El día de hoy va una pequeña historia de la divinidad Ganesha. El liberador de obstáculos.

Ganesha es hijo de el dios Shiva y la diosa Parvati y tiene un hermano llamado Karthik. Ganesha tenia las cualidades de ser paciente y sabio mientras que Karthik era travieso e inquieto. Aun así los dos eran inteligentes y poderosos.
Fisicamente también eran muy diferentes, Ganesha tenia una cuerpo enorme con una gran panza y cabeza de elefante mientras que Karthik era un niño hermosos con músculos fuertes. Eran gentiles con todos y todos los amaban.

Un día los Devas comenzaron a hablar de los dos hijos de Shiva y Parvati y se comenzaron a cuestionar quien de los dos era mas sabio.

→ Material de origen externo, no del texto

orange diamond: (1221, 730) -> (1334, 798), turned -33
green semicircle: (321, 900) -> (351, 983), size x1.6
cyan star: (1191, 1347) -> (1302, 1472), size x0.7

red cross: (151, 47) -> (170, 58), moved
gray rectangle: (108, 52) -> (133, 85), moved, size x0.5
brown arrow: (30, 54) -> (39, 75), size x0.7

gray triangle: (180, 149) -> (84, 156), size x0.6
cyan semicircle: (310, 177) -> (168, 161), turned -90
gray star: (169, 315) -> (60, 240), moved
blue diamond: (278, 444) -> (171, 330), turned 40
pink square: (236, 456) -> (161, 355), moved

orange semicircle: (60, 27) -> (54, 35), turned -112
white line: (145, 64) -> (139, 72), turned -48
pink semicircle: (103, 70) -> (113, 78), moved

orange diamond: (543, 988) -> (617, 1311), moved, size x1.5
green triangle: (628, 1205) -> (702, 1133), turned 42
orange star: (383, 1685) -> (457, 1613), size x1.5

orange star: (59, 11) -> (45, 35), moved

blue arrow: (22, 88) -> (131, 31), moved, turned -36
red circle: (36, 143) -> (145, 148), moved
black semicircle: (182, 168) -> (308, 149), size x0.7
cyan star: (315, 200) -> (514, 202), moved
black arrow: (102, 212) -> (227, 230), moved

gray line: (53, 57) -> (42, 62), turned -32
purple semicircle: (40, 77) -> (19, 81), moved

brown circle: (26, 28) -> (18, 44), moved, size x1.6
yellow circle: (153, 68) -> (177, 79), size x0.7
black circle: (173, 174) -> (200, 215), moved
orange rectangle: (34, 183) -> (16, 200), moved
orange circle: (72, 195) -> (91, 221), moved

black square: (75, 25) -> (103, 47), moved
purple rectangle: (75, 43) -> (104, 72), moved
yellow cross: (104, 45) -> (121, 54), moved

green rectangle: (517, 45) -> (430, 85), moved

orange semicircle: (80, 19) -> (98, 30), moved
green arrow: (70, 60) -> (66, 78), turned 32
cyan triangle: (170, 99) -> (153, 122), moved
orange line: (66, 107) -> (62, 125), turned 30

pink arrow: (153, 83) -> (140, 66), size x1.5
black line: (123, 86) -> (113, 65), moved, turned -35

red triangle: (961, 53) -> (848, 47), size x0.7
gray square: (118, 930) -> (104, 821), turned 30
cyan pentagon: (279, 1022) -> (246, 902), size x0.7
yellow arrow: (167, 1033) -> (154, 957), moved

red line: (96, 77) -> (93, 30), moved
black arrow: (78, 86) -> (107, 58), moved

Le preguntaron a Brahma el dios de la creación pero no lo sabia así que llamo a su hijo Narada quien era conocido por hacer bromas que al final terminaban en algo bueno.

Narada llega a visitar a la familia de Shiva y Parvati y los dioses se preguntan que traerá entre manos. Narada les ofrece una mango sagrado que solo puede ser comido por una sola persona. La pareja al ver que no podían compartirla deciden dársela a sus hijos. Narada feliz por que su plan estaba funcionando, pregunta a quien se lo van a dar ya que no lo podían compartir.

Los dos niños amaban los mangos así que deciden al final hacer un concurso. El que le diera tres vueltas al mundo y llegara primero seria el ganador del mango.
Karthik emocionado y confiado en que iba a ganar se trepó en el pavorreal que tenia como vehículo y se fue a toda marcha a dar sus vueltas por el mundo.
Ganesha tenia como vehículo a un ratón y de inmediato supo que no podría ganar la carrera de esa forma así que se puso a pensar y al final obtuvo la mejor idea.
Empezó a dar tres vueltas alrededor de sus padres. Ellos confundidos le preguntaron a Ganesha que era lo que estaba haciendo, y el sabiamente contesto,

“Yo soy su hijo y para mi ustedes son todo mi mundo. No necesito ir mas lejos para darle la vuelta al mundo”

Shiva encantado con la respuesta le cedió el mango a Ganesha. Karthik a su llegada entendió lo que había pasado y reconoció la sabiduría y victoria de su hermano.

Tomemos esta historia como un recordatorio a ver mas allá de lo que ya esta impuesto. De tener la habilidad de encontrar respuestas diferentes a las que ya estamos acostumbrados. Que podamos cambiar nuestra perspectiva acerca de alguien o algo para poder encontrar el fruto de la felicidad. Que podamos darnos cuenta que siempre hay mas de una salida a cualquier obstáculo. Que Ganesha nos guíe con su sabiduría por el camino correcto.